The legislation changing the way utilities are regulated drew intense opposition from some senators who said it would drive up costs for millions of residents and businesses. Supporters countered that rates are likely to rise anyway, and the bill would provide predictability by limiting annual average rate increases to 2.85 percent.
The Senate began debating the bill around 7 p.m. Wednesday and worked more than 20 hours straight until taking an hour pause and then picking up with the filibuster again around 4:15 p.m. Thursday.
After continued delay on the Senate floor, lawmakers broke again to negotiate behind closed doors for several more hours before returning to give initial approval to a compromise bill with a voice vote. Another vote is needed for the measure to move to the House.
While the heart of the bill remained largely intact, opponents stood down after more limits were put on benefits for utilities, including lowering the annual rate cap from 3 percent to 2.85 percent.
“They can use the mechanism, but it protects the consumers from high rate increases,” said Farmington Republican Sen. Gary Romine, who was among a small group of senators who led the filibuster.
Missouri Gov. Eric Greitens told reporters earlier Thursday at the Governor’s Mansion that he was reserving judgment on the evolving bill but supports “regulatory reform” and the efforts of the bill’s lead sponsor.
“I think it’s going to lead to more jobs and higher pay,” the Republican governor said.
The bill would change the way the Missouri Public Service Commission regulates investor-owned electric and natural gas corporations such as Ameren Corp., Kansas City Power & Light Co., The Empire District Electric Co. and Spire Inc.
Such companies currently work through lengthy rate cases at the PSC. When utilities make infrastructure improvements between rate cases, the new facilities began depreciating immediately and the full cost of that capital investment is sometimes not fully recovered by utilities in subsequent rate cases, said Warren Wood, Ameren Missouri’s vice president of external affairs and communications.
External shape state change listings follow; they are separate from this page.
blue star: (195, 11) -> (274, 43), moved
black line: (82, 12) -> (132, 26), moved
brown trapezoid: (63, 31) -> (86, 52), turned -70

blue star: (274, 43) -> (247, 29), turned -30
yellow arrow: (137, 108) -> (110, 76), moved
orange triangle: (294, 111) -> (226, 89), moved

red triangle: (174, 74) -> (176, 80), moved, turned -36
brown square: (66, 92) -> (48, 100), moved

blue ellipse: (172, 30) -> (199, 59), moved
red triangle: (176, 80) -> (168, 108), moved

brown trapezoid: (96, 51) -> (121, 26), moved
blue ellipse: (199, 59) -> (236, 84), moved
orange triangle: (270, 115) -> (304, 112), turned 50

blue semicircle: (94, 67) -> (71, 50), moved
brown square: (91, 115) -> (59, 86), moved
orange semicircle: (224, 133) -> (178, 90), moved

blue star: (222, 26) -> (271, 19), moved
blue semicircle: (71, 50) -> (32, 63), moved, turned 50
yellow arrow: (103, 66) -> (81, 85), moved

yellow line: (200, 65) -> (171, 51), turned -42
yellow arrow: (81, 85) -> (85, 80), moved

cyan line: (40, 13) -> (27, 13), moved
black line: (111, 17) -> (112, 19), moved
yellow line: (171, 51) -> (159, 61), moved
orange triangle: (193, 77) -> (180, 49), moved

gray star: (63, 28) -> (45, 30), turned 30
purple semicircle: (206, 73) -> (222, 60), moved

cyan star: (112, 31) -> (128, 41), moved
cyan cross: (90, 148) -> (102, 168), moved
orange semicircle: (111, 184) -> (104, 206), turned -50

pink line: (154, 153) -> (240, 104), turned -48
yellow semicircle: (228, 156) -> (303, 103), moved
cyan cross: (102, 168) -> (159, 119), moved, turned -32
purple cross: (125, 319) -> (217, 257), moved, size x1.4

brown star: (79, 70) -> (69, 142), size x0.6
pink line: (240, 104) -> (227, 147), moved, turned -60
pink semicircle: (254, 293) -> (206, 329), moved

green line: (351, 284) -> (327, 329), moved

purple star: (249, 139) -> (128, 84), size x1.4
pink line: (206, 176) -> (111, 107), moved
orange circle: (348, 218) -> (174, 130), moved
He said the legislation would encourage infrastructure investment by changing the accounting method for those improvements, although the bill that ultimately advanced was less generous in how much utilities could recover.
“It would benefit our customers with those investments to modernize the grid, and it would allow us to more accurately recover the costs so we could ramp up those investments,” Wood said.
Ameren serves 1.2 million electricity customers and 127,000 natural gas customers in Missouri and is a major force at the Capitol. It’s donated hundreds of thousands of dollars to candidates and political committees over the past few years and registered more than 40 lobbyists for its various subsidiaries.
The PSC approved a 3.5 percent rate increase for Ameren Missouri’s electric operations in March 2017.
“The current system that we have that’s outdated will allow for unpredictable and sometimes uncontrollable rate increases,” said Senate Majority Leader Mike Kehoe, a Republican from Jefferson City. The bill “allows the utilities to perform the maintenance and infrastructure improvements they need to do with a predictable rate for both residences and businesses.”
The bill also includes a provision giving the PSC the authority to more quickly lower rates for consumers to account for corporate tax cuts included in a new federal tax overhaul. Republican Sen. Ed Emery, of Lamar, said that provision could result in savings of $100 million for consumers.